Deszcz zalał m.in. wejście do izby przyjęć szpitala w Krapkowicach oraz piwnice, w których mieszczą się szatnie pielęgniarek szpitala w miejscowości Kup. Strażacy pomagali w wypompowywaniu wody z piwnic domów i usuwaniu konarów z dróg.
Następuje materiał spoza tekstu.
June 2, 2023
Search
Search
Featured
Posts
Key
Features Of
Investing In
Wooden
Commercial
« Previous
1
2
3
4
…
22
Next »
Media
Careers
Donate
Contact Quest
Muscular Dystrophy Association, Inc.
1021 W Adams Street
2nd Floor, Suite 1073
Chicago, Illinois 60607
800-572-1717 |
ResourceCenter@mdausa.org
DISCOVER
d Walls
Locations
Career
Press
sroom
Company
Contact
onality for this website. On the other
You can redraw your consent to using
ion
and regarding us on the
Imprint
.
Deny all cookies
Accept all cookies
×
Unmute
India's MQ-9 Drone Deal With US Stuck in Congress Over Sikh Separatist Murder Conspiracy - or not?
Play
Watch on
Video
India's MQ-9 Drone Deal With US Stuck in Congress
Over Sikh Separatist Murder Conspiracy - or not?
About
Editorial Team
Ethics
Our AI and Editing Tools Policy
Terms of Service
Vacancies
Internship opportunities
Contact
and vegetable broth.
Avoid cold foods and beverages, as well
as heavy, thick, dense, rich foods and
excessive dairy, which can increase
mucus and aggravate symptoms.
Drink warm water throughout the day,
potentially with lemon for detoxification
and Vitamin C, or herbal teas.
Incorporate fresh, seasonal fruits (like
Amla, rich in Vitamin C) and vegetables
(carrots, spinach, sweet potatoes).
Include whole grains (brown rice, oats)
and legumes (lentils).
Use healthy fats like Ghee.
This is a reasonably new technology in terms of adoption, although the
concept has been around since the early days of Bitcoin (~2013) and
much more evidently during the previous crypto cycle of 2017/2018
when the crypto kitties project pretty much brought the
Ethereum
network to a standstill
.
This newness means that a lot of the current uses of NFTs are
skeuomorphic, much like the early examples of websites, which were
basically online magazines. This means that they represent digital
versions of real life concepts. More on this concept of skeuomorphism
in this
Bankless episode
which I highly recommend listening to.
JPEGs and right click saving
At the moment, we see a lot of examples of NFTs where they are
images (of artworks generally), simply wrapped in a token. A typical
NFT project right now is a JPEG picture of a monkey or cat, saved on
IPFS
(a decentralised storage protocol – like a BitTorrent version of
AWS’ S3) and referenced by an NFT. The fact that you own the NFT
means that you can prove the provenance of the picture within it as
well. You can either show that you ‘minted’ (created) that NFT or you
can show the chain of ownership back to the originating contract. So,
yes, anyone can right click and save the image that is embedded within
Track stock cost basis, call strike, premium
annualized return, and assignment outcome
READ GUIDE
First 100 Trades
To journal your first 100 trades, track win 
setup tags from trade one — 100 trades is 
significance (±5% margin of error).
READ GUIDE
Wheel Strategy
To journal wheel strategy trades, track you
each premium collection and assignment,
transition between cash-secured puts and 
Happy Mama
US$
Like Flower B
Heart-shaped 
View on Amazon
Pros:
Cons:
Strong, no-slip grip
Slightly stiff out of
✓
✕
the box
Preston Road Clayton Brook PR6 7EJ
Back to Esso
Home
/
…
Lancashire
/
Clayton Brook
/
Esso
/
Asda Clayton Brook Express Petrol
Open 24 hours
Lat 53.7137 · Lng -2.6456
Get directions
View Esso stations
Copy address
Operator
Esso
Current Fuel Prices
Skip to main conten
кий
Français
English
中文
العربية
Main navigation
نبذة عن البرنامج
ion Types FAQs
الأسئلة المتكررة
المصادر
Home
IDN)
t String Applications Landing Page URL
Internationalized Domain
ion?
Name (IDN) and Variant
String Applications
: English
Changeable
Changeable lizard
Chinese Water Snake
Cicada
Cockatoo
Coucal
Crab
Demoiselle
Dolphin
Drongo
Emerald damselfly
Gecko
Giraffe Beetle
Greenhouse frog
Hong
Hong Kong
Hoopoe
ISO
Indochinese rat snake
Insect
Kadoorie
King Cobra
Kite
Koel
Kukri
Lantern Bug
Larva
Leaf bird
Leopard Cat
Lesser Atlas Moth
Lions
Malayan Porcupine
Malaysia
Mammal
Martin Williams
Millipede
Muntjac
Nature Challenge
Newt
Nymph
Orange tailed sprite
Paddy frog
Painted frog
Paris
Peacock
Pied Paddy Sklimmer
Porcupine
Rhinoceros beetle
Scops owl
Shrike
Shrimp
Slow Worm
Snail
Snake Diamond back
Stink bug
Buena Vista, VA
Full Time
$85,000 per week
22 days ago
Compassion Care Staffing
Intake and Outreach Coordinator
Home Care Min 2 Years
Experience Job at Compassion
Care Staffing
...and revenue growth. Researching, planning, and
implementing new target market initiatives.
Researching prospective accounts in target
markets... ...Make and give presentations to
Nikt nie odniósł obrażeń.
Awarie prądu, połamane gałęzie
W województwie łódzkim najbardziej ucierpiały Smardzewice, wieś w powiecie tomaszowskim w południowo-wschodniej części województwa.
- Tam odnotowaliśmy kilkakrotne zerwania dachów, jeden z nich został także zniszczony przez nawałnicę w Tomaszowie Mazowieckim - powiedział w niedzielę późnym wieczorem brygadier Paweł Pławski z łódzkiej straży pożarnej.
- Jeśli chodzi o pomoc strażaków, kiedy stwierdza się naruszenie konstrukcji dachów po gwałtownej burzy, nasze działania polegają na przykrywaniu plandeką budynków, z których wiatr zerwał dach. Plandeki są przekazywane z magazynów zarządzania kryzysowego - tłumaczył brygadier Pławski.
W województwie łódzkim zanotowano też kilkadziesiąt przypadków wzywania strażaków do połamanych drzew, które powodowały zatory na ulicach i drogach. Doszło też do sporej liczby awarii energetycznych, ale - jak podkreślają służby ratownicze - nie wszystkie muszą być skutkiem burzowej wichury.
- Według stanu o godzinie 22.00 w niedzielę, w regionie 2267 odbiorców nie miało prądu: w Łodzi - 1996, w Pabianicach - 266, a w okolicach Bełchatowa - 25 gospodarstw domowych pozbawionych było prądu - poinformowała dyżurna operacyjna Wojewódzkiego Centrum Zarządzania Kryzysowego w Łodzi Natalia Włochińska.
Zniszczenia na Podkarpaciu
263 razy wyjeżdżali podkarpaccy strażacy do usuwania skutków burz, które przechodziły od niedzielnego wieczora nad Podkarpaciem.
Jak poinformował w poniedziałek rano rzecznik podkarpackich strażaków bryg. Marcin Betleja, najwięcej interwencji strażacy przeprowadzili w powiatach brzozowskim, strzyżowskim i ropczycko-sędziszowskim.
- W 67 przypadkach pomagaliśmy zabezpieczyć uszkodzone konstrukcje dachowe oraz elementy budynków gospodarczych i mieszkalnych - wyliczał Betleja. Zaznaczył jednocześnie, że w większości interwencje strażaków dotyczyły pompowania wody z zalanych piwnic i posesji oraz udrażniania przepustów drogowych. Strażacy usuwali też połamane konary i drzewa, leżące na jezdniach, ulicach i chodnikach.
- Na szczęście nikomu nic się nie stało, nikt nie został poszkodowany - zapewnił rzecznik podkarpackich strażaków.